To point a domain at CloudFront that is managed by Route 53 is easy, you can just set an ALIAS record on the apex domain and a CNAME on the www subdomain. However, this customers DNS was managed by a third-party provider who they were committed to sticking with (this is a blog post for another day). The third-party provider did not support ALIAS or ANAME records and insisted that apex domains could only have A records — that meant we could only use IP addresses!

Because CloudFront has so many edge locations (108 at the time of writing), it wasn’t practical to get a list of all of them and set 108 A records — plus this would require activating the “static IP” feature of CloudFront which gives you a dedicated IP for each edge location, which costs around NZ$1,000 a month.

And to top all that off, whatever solution we decided to use would only be in place for 2 months as the site was being migrated to a fully managed service. We needed a solution that would be quick and easy to implement — AWS to the rescue!

So, we had three choices:

  1. Stay with Fastly and figure out how to ban the bad actors
  2. Move to CloudFront and figure out the redirect (bearing in mind we only had A records to work with)
  3. Do nothing and incur the NZ$5,000 cost each month — high risk if the move to a managed service ended up being delayed. We decided this wasn’t really an option.

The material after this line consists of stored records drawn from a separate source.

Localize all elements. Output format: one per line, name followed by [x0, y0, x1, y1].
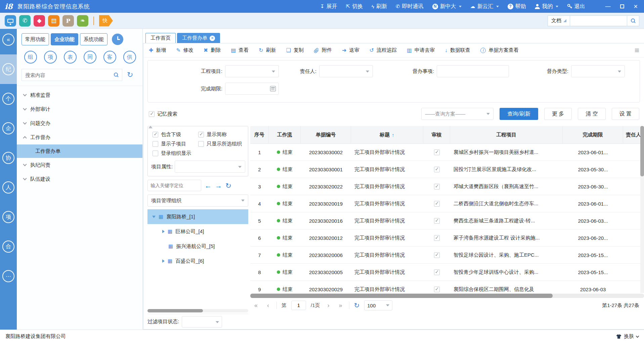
keyword-locate-input[interactable]	[147, 180, 201, 191]
nav-group-issue-assignment[interactable]: 问题交办	[17, 116, 142, 130]
tab-common-functions[interactable]: 常用功能	[22, 33, 49, 45]
edit-button[interactable]: ✎修改	[176, 47, 193, 53]
header-title[interactable]: 标题↑	[351, 126, 423, 143]
graduation-app-icon[interactable]: ◆	[34, 15, 45, 27]
next-arrow-icon[interactable]: →	[215, 182, 222, 189]
table-row[interactable]: 2 结束 202303030001 完工项目外部审计情况 国投?汀兰展示区景观施…	[250, 161, 644, 178]
menu-mine[interactable]: 我的	[535, 3, 558, 10]
table-row[interactable]: 5 结束 202303020016 完工项目外部审计情况 樊西生态新城三条道路工…	[250, 212, 644, 229]
rail-item-qi[interactable]: 企	[0, 114, 17, 143]
pager-refresh-icon[interactable]: ↻	[354, 301, 360, 309]
prev-page-button[interactable]: ‹	[264, 302, 272, 309]
audit-checkbox[interactable]	[434, 287, 440, 292]
audit-checkbox[interactable]	[434, 269, 440, 275]
change-skin-button[interactable]: 换肤	[616, 333, 639, 340]
page-number-input[interactable]	[291, 301, 306, 310]
audit-checkbox[interactable]	[434, 218, 440, 224]
tab-close-icon[interactable]: ✕	[210, 36, 215, 41]
header-project[interactable]: 工程项目	[450, 126, 563, 143]
p-app-icon[interactable]: P	[62, 15, 74, 27]
table-row[interactable]: 4 结束 202303020019 完工项目外部审计情况 二桥西侧沿江大道北侧临…	[250, 195, 644, 212]
rail-item-more[interactable]: ⋯	[0, 261, 17, 291]
last-page-button[interactable]: »	[337, 302, 344, 309]
clear-button[interactable]: 清 空	[578, 108, 605, 120]
nav-item-work-supervision-form[interactable]: 工作督办单	[17, 144, 142, 158]
header-audit[interactable]: 审核	[423, 126, 450, 143]
audit-checkbox[interactable]	[434, 184, 440, 189]
doc-plan-view-button[interactable]: i单据方案查看	[480, 47, 519, 53]
project-filter-select[interactable]	[225, 65, 279, 77]
login-org-checkbox[interactable]	[153, 151, 158, 156]
audit-checkbox[interactable]	[434, 252, 440, 258]
table-horizontal-scrollbar[interactable]	[250, 294, 644, 298]
global-search-input[interactable]	[570, 15, 627, 26]
rail-item-ge[interactable]: 个	[0, 84, 17, 114]
circle-supplier[interactable]: 供	[123, 51, 136, 63]
sub-project-checkbox[interactable]	[153, 141, 158, 147]
sort-asc-icon[interactable]: ↑	[392, 132, 394, 138]
menu-switch[interactable]: ⇱切换	[346, 3, 363, 10]
table-row[interactable]: 9 结束 202303020029 完工项目外部审计情况 襄阳综合保税区二期围网…	[250, 281, 644, 293]
org-node-root[interactable]: ▦襄阳路桥_[1]	[147, 209, 248, 224]
org-node-baisheng[interactable]: ▦百盛公司_[6]	[147, 254, 248, 268]
audit-checkbox[interactable]	[434, 167, 440, 172]
rail-item-ren[interactable]: 人	[0, 173, 17, 202]
sidebar-refresh-icon[interactable]: ↻	[127, 71, 133, 79]
nav-group-team-building[interactable]: 队伍建设	[17, 172, 142, 186]
org-node-zhenxing[interactable]: ▦振兴港航公司_[5]	[147, 239, 248, 254]
global-search-button[interactable]	[627, 15, 639, 26]
table-row[interactable]: 7 结束 202303020006 完工项目外部审计情况 智投足球公园设计、采购…	[250, 247, 644, 264]
table-row[interactable]: 3 结束 202303020022 完工项目外部审计情况 邓城大道樊西新区段（襄…	[250, 178, 644, 195]
menu-xinyunhui[interactable]: ☁新云汇	[470, 3, 499, 10]
scrollbar-thumb[interactable]	[640, 126, 644, 176]
table-vertical-scrollbar[interactable]	[640, 126, 644, 293]
deadline-filter-input[interactable]	[225, 83, 279, 95]
table-row[interactable]: 6 结束 202303020012 完工项目外部审计情况 冢子湾备用水源建设工程…	[250, 229, 644, 247]
nav-group-external-audit[interactable]: 外部审计	[17, 102, 142, 116]
short-name-checkbox[interactable]	[198, 132, 204, 137]
circle-tong[interactable]: 同	[84, 51, 96, 63]
collapsed-icon[interactable]	[162, 259, 165, 263]
memory-search-checkbox[interactable]	[149, 111, 155, 117]
type-filter-select[interactable]	[571, 65, 625, 77]
header-deadline[interactable]: 完成期限	[563, 126, 623, 143]
delete-button[interactable]: ✖删除	[204, 47, 221, 53]
org-node-julin[interactable]: ▦巨林公司_[4]	[147, 224, 248, 239]
tab-enterprise-functions[interactable]: 企业功能	[51, 33, 78, 45]
first-page-button[interactable]: «	[252, 302, 260, 309]
expanded-icon[interactable]	[152, 216, 156, 218]
add-button[interactable]: ✚新增	[149, 47, 166, 53]
menu-instant-message[interactable]: ✆即时通讯	[396, 3, 424, 10]
tab-system-functions[interactable]: 系统功能	[80, 33, 108, 45]
data-link-query-button[interactable]: ↓数据联查	[445, 47, 470, 53]
rail-item-he[interactable]: 合	[0, 232, 17, 261]
audit-checkbox[interactable]	[434, 235, 440, 241]
menu-expand[interactable]: ↧展开	[320, 3, 337, 10]
desktop-app-icon[interactable]	[5, 15, 16, 27]
nav-group-precise-supervision[interactable]: 精准监督	[17, 88, 142, 102]
cancel-audit-button[interactable]: ▥申请去审	[407, 47, 435, 53]
table-row[interactable]: 1 结束 202303030002 完工项目外部审计情况 襄城区乡村振兴一期项目…	[250, 144, 644, 161]
rail-item-xie[interactable]: 协	[0, 143, 17, 173]
scroll-up-icon[interactable]	[148, 126, 153, 128]
circle-group[interactable]: 组	[24, 51, 37, 63]
audit-checkbox[interactable]	[434, 201, 440, 207]
collapse-sidebar-button[interactable]: «	[2, 34, 14, 46]
owner-filter-select[interactable]	[319, 65, 373, 77]
more-button[interactable]: 更 多	[544, 108, 572, 120]
flow-trace-button[interactable]: ↺流程追踪	[370, 47, 397, 53]
submit-audit-button[interactable]: ➜送审	[342, 47, 359, 53]
project-attr-select[interactable]	[175, 161, 245, 173]
document-app-icon[interactable]: ▤	[48, 15, 59, 27]
tab-work-supervision-form[interactable]: 工作督办单✕	[177, 33, 220, 43]
clock-icon[interactable]	[112, 34, 123, 45]
attachment-button[interactable]: 附件	[314, 47, 332, 53]
circle-customer[interactable]: 客	[103, 51, 116, 63]
tab-work-home[interactable]: 工作首页	[145, 33, 176, 43]
leaf-app-icon[interactable]: ❧	[77, 15, 88, 27]
menu-xinzhongda[interactable]: N新中大	[432, 3, 462, 10]
prev-arrow-icon[interactable]: ←	[205, 182, 212, 189]
scrollbar-thumb[interactable]	[147, 309, 203, 312]
view-button[interactable]: ▤查看	[231, 47, 249, 53]
menu-help[interactable]: ?帮助	[508, 3, 526, 10]
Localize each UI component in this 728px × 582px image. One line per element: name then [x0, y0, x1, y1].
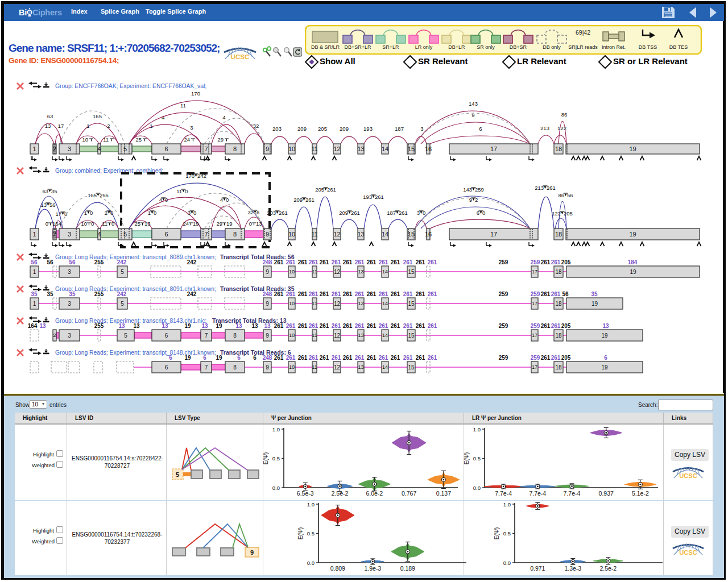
svg-text:12: 12 — [334, 301, 341, 307]
svg-text:261: 261 — [541, 259, 551, 265]
svg-text:0: 0 — [46, 221, 48, 227]
svg-text:1.0: 1.0 — [307, 501, 315, 508]
svg-text:261: 261 — [403, 291, 413, 297]
svg-text:11: 11 — [312, 332, 317, 338]
svg-text:261: 261 — [355, 291, 365, 297]
svg-text:2: 2 — [107, 123, 110, 129]
svg-text:7: 7 — [204, 146, 208, 152]
svg-text:261: 261 — [428, 291, 437, 297]
svg-text:242: 242 — [197, 173, 206, 179]
svg-text:11: 11 — [312, 269, 317, 275]
svg-text:261: 261 — [332, 291, 341, 297]
svg-text:209: 209 — [293, 197, 303, 203]
svg-text:261: 261 — [309, 323, 318, 329]
svg-text:1.0: 1.0 — [272, 426, 280, 433]
svg-text:13: 13 — [201, 323, 208, 329]
svg-text:6: 6 — [604, 355, 607, 361]
svg-text:203: 203 — [272, 126, 282, 132]
svg-text:17: 17 — [532, 332, 537, 338]
svg-text:255: 255 — [94, 323, 104, 329]
svg-text:9: 9 — [266, 301, 269, 307]
svg-text:24: 24 — [184, 136, 190, 143]
svg-text:205: 205 — [564, 210, 573, 217]
svg-text:1.0: 1.0 — [503, 501, 511, 508]
svg-text:0: 0 — [249, 221, 252, 227]
svg-text:19: 19 — [184, 323, 191, 329]
svg-text:209: 209 — [339, 210, 348, 216]
svg-text:261: 261 — [343, 291, 353, 297]
svg-text:261: 261 — [379, 355, 388, 361]
svg-text:2: 2 — [53, 146, 56, 152]
svg-text:261: 261 — [309, 291, 318, 297]
svg-text:19: 19 — [629, 231, 636, 238]
svg-text:13: 13 — [357, 231, 364, 238]
svg-text:164: 164 — [52, 221, 61, 227]
svg-text:24: 24 — [183, 221, 189, 227]
svg-text:261: 261 — [298, 355, 308, 361]
svg-text:5: 5 — [121, 301, 124, 307]
svg-text:261: 261 — [541, 323, 551, 329]
svg-text:8: 8 — [233, 332, 237, 339]
svg-text:9: 9 — [266, 146, 269, 152]
svg-text:1: 1 — [86, 123, 89, 129]
svg-text:3: 3 — [68, 231, 71, 238]
svg-text:10: 10 — [289, 364, 295, 370]
svg-text:205: 205 — [561, 259, 571, 265]
svg-text:170: 170 — [191, 90, 200, 97]
svg-text:4: 4 — [162, 114, 164, 120]
svg-text:261: 261 — [428, 259, 437, 265]
svg-text:143: 143 — [469, 101, 478, 107]
svg-text:259: 259 — [499, 323, 508, 329]
svg-text:17: 17 — [58, 123, 64, 129]
svg-text:0.0: 0.0 — [503, 560, 511, 566]
svg-text:1: 1 — [32, 231, 36, 238]
svg-text:Transcript Total Reads: 35: Transcript Total Reads: 35 — [220, 285, 295, 292]
svg-text:35: 35 — [69, 291, 76, 297]
svg-text:UCSC: UCSC — [679, 472, 697, 479]
svg-text:0.5: 0.5 — [503, 530, 511, 537]
svg-text:13: 13 — [358, 269, 363, 275]
svg-text:261: 261 — [355, 355, 365, 361]
svg-text:10: 10 — [289, 269, 295, 275]
svg-text:261: 261 — [298, 291, 308, 297]
svg-text:19: 19 — [601, 364, 608, 371]
svg-text:261: 261 — [547, 185, 556, 191]
svg-text:13: 13 — [118, 323, 125, 329]
svg-text:35: 35 — [51, 188, 57, 194]
svg-text:261: 261 — [428, 323, 437, 329]
svg-text:187: 187 — [387, 210, 396, 216]
svg-text:17: 17 — [490, 231, 497, 238]
svg-text:261: 261 — [320, 355, 329, 361]
svg-text:259: 259 — [531, 291, 540, 297]
svg-text:16: 16 — [425, 231, 432, 238]
svg-text:5: 5 — [123, 146, 127, 152]
svg-text:18: 18 — [555, 269, 562, 275]
svg-text:261: 261 — [305, 197, 315, 203]
svg-text:63: 63 — [47, 113, 53, 119]
svg-text:122: 122 — [557, 125, 566, 131]
svg-text:5.1e-2: 5.1e-2 — [632, 490, 649, 497]
svg-text:165: 165 — [93, 113, 102, 119]
svg-text:29: 29 — [217, 136, 224, 143]
svg-text:63: 63 — [42, 188, 48, 194]
svg-text:5: 5 — [121, 269, 124, 275]
svg-text:205: 205 — [561, 355, 571, 361]
svg-text:261: 261 — [541, 291, 551, 297]
svg-text:13: 13 — [256, 221, 262, 227]
svg-text:2: 2 — [53, 332, 56, 338]
svg-text:Group: combined; Experiment: c: Group: combined; Experiment: combined; — [55, 168, 163, 174]
svg-text:261: 261 — [320, 259, 329, 265]
svg-text:0.937: 0.937 — [599, 490, 614, 497]
svg-text:15: 15 — [408, 146, 415, 152]
svg-text:56: 56 — [31, 259, 38, 265]
svg-text:193: 193 — [363, 194, 372, 200]
svg-text:29: 29 — [216, 221, 222, 227]
svg-text:261: 261 — [416, 259, 425, 265]
svg-text:15: 15 — [408, 301, 415, 307]
svg-text:E(Ψ): E(Ψ) — [494, 527, 500, 540]
svg-text:14: 14 — [382, 146, 388, 152]
svg-text:255: 255 — [94, 259, 104, 265]
svg-text:25: 25 — [135, 136, 142, 143]
svg-text:1.9e-3: 1.9e-3 — [364, 565, 381, 572]
svg-text:1: 1 — [33, 301, 36, 307]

We considered spinning up a reverse proxy and pointing the apex domain at it to redirect to the www subdomain (remember, we couldn’t use an S3 bucket because we could only set A records) but decided against this approach because we’d need to make the reverse proxy scalable given we’d be introducing it in front of the CDN during an ongoing DoS attack. Even though the current attack was slow, it could have easily been changed into something more serious.

We decided to stay with Fastly and figure out how to automatically ban IP addresses that were doing too many requests. Aside from the DNS limitation, one of the main drivers for this decision was inspecting the current rate of the DoS — it was so slow that it was below the minimum rate-based rule configuration that the AWS WAF allows (2,000 requests in 5 minutes). We needed to write our own rate-based rules anyway, so using CloudFront and WAF didn’t solve our problems straight away.

Thankfully, Fastly had an API that we could hit with a list of bad IPs — so all we needed to figure out was:

  1. Get access to the Fastly logs,
  2. Parse the logs and count the number of requests,
  3. Auto-ban the bad IPs.

Because Fastly allows log shipping to S3 buckets, we configured it to ship to our AWS account in a log format that could be easily consumed by Athena, and wrote a couple of AWS Lambda functions that:

  1. Queried the Fastly logs S3 bucket using Athena,
  2. Inspected the logs and banned bad actors by hitting the Fastly API, maintaining state in DynamoDB,
  3. Built a report of bad IPs and ISPs and generated a complaint email.

The deployed solution looked something like this:

By leveraging S3, Athena, Lambda and DynamoDB we were able to deploy a fully serverless rate-based auto-banner for bad actors with a very short turnaround. The customer was happy with this solution as it avoided having to incur the $5000 NZD / month cost, avoided needing to change the existing brittle DNS setup and also provided some valuable exposure into how powerful serverless technology on AWS is.

It’s implementing solutions like this that helps set Consegna apart from other cloud consultancies — we are a true technology partner and care deeply about getting outcomes for customers that align with their business goals, not just looking after our bottom line.